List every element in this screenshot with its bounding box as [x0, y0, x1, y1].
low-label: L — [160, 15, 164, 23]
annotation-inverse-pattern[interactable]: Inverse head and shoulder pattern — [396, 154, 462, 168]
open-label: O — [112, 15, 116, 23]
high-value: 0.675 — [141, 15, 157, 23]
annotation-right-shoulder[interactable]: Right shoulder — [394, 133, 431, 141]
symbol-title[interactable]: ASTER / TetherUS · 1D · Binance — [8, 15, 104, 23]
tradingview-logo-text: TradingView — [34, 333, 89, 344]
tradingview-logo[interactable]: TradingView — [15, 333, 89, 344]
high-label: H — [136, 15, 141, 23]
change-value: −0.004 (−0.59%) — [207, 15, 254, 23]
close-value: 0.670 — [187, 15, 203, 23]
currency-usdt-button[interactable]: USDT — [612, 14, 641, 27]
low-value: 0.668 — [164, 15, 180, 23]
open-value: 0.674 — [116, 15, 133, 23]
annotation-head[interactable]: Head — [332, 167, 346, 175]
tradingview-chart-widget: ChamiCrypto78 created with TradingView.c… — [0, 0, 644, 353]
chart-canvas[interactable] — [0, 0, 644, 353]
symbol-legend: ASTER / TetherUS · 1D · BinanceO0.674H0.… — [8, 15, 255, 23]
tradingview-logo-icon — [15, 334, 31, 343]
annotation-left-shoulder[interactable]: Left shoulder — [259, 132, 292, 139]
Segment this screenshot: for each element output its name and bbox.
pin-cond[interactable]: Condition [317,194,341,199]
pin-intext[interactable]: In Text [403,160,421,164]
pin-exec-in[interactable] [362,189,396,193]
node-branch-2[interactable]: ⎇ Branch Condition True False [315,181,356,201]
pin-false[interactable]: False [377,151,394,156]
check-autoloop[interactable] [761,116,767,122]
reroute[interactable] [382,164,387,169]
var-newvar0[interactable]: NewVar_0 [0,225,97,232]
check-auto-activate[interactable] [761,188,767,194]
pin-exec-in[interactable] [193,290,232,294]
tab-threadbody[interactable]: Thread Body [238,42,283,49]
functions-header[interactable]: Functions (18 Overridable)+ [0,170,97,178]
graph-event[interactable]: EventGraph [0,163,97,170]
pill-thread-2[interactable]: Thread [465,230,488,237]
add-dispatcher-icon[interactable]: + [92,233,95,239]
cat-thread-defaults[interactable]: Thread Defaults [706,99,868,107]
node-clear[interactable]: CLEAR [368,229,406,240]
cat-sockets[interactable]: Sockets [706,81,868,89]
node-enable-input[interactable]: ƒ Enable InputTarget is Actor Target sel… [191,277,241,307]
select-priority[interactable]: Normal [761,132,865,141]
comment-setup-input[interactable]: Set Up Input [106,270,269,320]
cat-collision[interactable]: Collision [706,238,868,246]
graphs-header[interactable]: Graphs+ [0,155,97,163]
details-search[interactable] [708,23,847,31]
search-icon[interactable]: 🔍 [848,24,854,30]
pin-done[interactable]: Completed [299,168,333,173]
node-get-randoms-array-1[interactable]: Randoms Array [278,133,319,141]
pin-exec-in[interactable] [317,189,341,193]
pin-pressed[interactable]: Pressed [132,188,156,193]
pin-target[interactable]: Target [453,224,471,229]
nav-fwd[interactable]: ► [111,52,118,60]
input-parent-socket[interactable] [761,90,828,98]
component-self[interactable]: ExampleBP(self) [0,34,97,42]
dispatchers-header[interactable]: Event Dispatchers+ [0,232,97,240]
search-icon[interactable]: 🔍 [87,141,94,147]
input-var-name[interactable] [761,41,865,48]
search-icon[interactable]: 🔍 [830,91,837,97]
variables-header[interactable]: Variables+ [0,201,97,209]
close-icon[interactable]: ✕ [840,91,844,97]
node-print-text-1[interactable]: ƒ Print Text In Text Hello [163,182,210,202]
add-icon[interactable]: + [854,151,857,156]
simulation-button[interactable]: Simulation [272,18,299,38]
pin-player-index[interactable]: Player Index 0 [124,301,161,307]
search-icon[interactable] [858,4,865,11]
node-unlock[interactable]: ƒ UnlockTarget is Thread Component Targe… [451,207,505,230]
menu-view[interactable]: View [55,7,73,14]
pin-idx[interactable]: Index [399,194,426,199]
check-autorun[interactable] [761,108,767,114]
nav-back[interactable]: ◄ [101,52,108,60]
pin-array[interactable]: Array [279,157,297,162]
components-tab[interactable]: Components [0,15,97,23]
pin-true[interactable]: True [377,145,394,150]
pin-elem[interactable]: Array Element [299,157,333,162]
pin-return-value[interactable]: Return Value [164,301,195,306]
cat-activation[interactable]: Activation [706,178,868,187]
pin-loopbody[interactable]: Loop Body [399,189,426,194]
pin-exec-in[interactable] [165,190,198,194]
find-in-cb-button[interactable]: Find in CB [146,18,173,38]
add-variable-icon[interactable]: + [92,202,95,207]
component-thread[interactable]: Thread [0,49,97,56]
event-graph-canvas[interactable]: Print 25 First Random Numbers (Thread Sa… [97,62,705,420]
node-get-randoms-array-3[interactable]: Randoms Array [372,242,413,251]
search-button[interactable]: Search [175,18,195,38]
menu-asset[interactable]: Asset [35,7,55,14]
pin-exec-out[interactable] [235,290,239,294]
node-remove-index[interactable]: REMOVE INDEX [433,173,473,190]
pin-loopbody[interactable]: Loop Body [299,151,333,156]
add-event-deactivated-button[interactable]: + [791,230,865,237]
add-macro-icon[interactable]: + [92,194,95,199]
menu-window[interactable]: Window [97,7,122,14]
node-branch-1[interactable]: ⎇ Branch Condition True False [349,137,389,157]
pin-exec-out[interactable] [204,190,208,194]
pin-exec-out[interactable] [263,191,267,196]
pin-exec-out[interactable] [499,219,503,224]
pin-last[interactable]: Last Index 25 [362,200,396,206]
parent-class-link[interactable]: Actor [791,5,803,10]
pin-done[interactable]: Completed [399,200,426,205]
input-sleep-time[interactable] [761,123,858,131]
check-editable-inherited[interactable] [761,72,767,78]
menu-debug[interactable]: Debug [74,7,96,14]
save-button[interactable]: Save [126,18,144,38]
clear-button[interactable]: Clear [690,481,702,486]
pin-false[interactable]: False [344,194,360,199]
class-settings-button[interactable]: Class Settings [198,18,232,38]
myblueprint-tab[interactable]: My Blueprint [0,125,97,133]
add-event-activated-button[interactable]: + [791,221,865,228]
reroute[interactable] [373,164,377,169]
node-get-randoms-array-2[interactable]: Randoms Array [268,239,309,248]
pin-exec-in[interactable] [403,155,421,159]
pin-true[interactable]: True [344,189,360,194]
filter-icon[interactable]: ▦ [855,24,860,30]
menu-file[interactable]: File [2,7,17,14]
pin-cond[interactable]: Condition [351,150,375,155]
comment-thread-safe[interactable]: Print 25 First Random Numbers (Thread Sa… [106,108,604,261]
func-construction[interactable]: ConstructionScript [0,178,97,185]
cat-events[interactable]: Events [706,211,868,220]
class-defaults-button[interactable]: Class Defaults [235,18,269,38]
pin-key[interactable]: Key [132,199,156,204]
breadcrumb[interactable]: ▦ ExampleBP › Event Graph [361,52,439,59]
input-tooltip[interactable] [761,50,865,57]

### What is being asked
All the records above need to be printed exactly.

### Written answer
List every element in this screenshot with its bounding box as [x0, y0, x1, y1].
low-label: L — [160, 15, 164, 23]
annotation-inverse-pattern[interactable]: Inverse head and shoulder pattern — [396, 154, 462, 168]
open-label: O — [112, 15, 116, 23]
high-value: 0.675 — [141, 15, 157, 23]
annotation-right-shoulder[interactable]: Right shoulder — [394, 133, 431, 141]
symbol-title[interactable]: ASTER / TetherUS · 1D · Binance — [8, 15, 104, 23]
tradingview-logo-text: TradingView — [34, 333, 89, 344]
tradingview-logo[interactable]: TradingView — [15, 333, 89, 344]
high-label: H — [136, 15, 141, 23]
change-value: −0.004 (−0.59%) — [207, 15, 254, 23]
close-value: 0.670 — [187, 15, 203, 23]
currency-usdt-button[interactable]: USDT — [612, 14, 641, 27]
low-value: 0.668 — [164, 15, 180, 23]
open-value: 0.674 — [116, 15, 133, 23]
annotation-head[interactable]: Head — [332, 167, 346, 175]
tradingview-chart-widget: ChamiCrypto78 created with TradingView.c… — [0, 0, 644, 353]
chart-canvas[interactable] — [0, 0, 644, 353]
symbol-legend: ASTER / TetherUS · 1D · BinanceO0.674H0.… — [8, 15, 255, 23]
tradingview-logo-icon — [15, 334, 31, 343]
annotation-left-shoulder[interactable]: Left shoulder — [259, 132, 292, 139]
Segment this screenshot: for each element output its name and bbox.
pin-cond[interactable]: Condition [317,194,341,199]
pin-intext[interactable]: In Text [403,160,421,164]
pin-exec-in[interactable] [362,189,396,193]
node-branch-2[interactable]: ⎇ Branch Condition True False [315,181,356,201]
pin-false[interactable]: False [377,151,394,156]
check-autoloop[interactable] [761,116,767,122]
reroute[interactable] [382,164,387,169]
var-newvar0[interactable]: NewVar_0 [0,225,97,232]
check-auto-activate[interactable] [761,188,767,194]
pin-exec-in[interactable] [193,290,232,294]
tab-threadbody[interactable]: Thread Body [238,42,283,49]
functions-header[interactable]: Functions (18 Overridable)+ [0,170,97,178]
graph-event[interactable]: EventGraph [0,163,97,170]
pill-thread-2[interactable]: Thread [465,230,488,237]
add-dispatcher-icon[interactable]: + [92,233,95,239]
cat-thread-defaults[interactable]: Thread Defaults [706,99,868,107]
node-clear[interactable]: CLEAR [368,229,406,240]
cat-sockets[interactable]: Sockets [706,81,868,89]
node-enable-input[interactable]: ƒ Enable InputTarget is Actor Target sel… [191,277,241,307]
select-priority[interactable]: Normal [761,132,865,141]
comment-setup-input[interactable]: Set Up Input [106,270,269,320]
cat-collision[interactable]: Collision [706,238,868,246]
graphs-header[interactable]: Graphs+ [0,155,97,163]
details-search[interactable] [708,23,847,31]
search-icon[interactable]: 🔍 [848,24,854,30]
pin-done[interactable]: Completed [299,168,333,173]
node-get-randoms-array-1[interactable]: Randoms Array [278,133,319,141]
pin-exec-in[interactable] [317,189,341,193]
pin-pressed[interactable]: Pressed [132,188,156,193]
pin-target[interactable]: Target [453,224,471,229]
nav-fwd[interactable]: ► [111,52,118,60]
input-parent-socket[interactable] [761,90,828,98]
component-self[interactable]: ExampleBP(self) [0,34,97,42]
dispatchers-header[interactable]: Event Dispatchers+ [0,232,97,240]
search-icon[interactable]: 🔍 [87,141,94,147]
input-var-name[interactable] [761,41,865,48]
search-icon[interactable]: 🔍 [830,91,837,97]
variables-header[interactable]: Variables+ [0,201,97,209]
close-icon[interactable]: ✕ [840,91,844,97]
node-print-text-1[interactable]: ƒ Print Text In Text Hello [163,182,210,202]
add-icon[interactable]: + [854,151,857,156]
simulation-button[interactable]: Simulation [272,18,299,38]
pin-player-index[interactable]: Player Index 0 [124,301,161,307]
search-icon[interactable] [858,4,865,11]
node-unlock[interactable]: ƒ UnlockTarget is Thread Component Targe… [451,207,505,230]
menu-view[interactable]: View [55,7,73,14]
pin-idx[interactable]: Index [399,194,426,199]
check-autorun[interactable] [761,108,767,114]
nav-back[interactable]: ◄ [101,52,108,60]
pin-array[interactable]: Array [279,157,297,162]
components-tab[interactable]: Components [0,15,97,23]
pin-true[interactable]: True [377,145,394,150]
pin-elem[interactable]: Array Element [299,157,333,162]
pin-return-value[interactable]: Return Value [164,301,195,306]
cat-activation[interactable]: Activation [706,178,868,187]
pin-loopbody[interactable]: Loop Body [399,189,426,194]
pin-exec-in[interactable] [165,190,198,194]
find-in-cb-button[interactable]: Find in CB [146,18,173,38]
add-variable-icon[interactable]: + [92,202,95,207]
component-thread[interactable]: Thread [0,49,97,56]
event-graph-canvas[interactable]: Print 25 First Random Numbers (Thread Sa… [97,62,705,420]
node-get-randoms-array-3[interactable]: Randoms Array [372,242,413,251]
search-button[interactable]: Search [175,18,195,38]
menu-asset[interactable]: Asset [35,7,55,14]
pin-exec-out[interactable] [235,290,239,294]
node-remove-index[interactable]: REMOVE INDEX [433,173,473,190]
pin-loopbody[interactable]: Loop Body [299,151,333,156]
add-event-deactivated-button[interactable]: + [791,230,865,237]
add-macro-icon[interactable]: + [92,194,95,199]
menu-window[interactable]: Window [97,7,122,14]
node-branch-1[interactable]: ⎇ Branch Condition True False [349,137,389,157]
pin-exec-out[interactable] [204,190,208,194]
pin-exec-out[interactable] [263,191,267,196]
pin-exec-out[interactable] [499,219,503,224]
pin-last[interactable]: Last Index 25 [362,200,396,206]
parent-class-link[interactable]: Actor [791,5,803,10]
pin-done[interactable]: Completed [399,200,426,205]
input-sleep-time[interactable] [761,123,858,131]
check-editable-inherited[interactable] [761,72,767,78]
menu-debug[interactable]: Debug [74,7,96,14]
save-button[interactable]: Save [126,18,144,38]
clear-button[interactable]: Clear [690,481,702,486]
pin-false[interactable]: False [344,194,360,199]
class-settings-button[interactable]: Class Settings [198,18,232,38]
myblueprint-tab[interactable]: My Blueprint [0,125,97,133]
add-event-activated-button[interactable]: + [791,221,865,228]
reroute[interactable] [373,164,377,169]
node-get-randoms-array-2[interactable]: Randoms Array [268,239,309,248]
pin-exec-in[interactable] [403,155,421,159]
pin-true[interactable]: True [344,189,360,194]
filter-icon[interactable]: ▦ [855,24,860,30]
menu-file[interactable]: File [2,7,17,14]
pin-cond[interactable]: Condition [351,150,375,155]
comment-thread-safe[interactable]: Print 25 First Random Numbers (Thread Sa… [106,108,604,261]
func-construction[interactable]: ConstructionScript [0,178,97,185]
cat-events[interactable]: Events [706,211,868,220]
class-defaults-button[interactable]: Class Defaults [235,18,269,38]
pin-key[interactable]: Key [132,199,156,204]
breadcrumb[interactable]: ▦ ExampleBP › Event Graph [361,52,439,59]
input-tooltip[interactable] [761,50,865,57]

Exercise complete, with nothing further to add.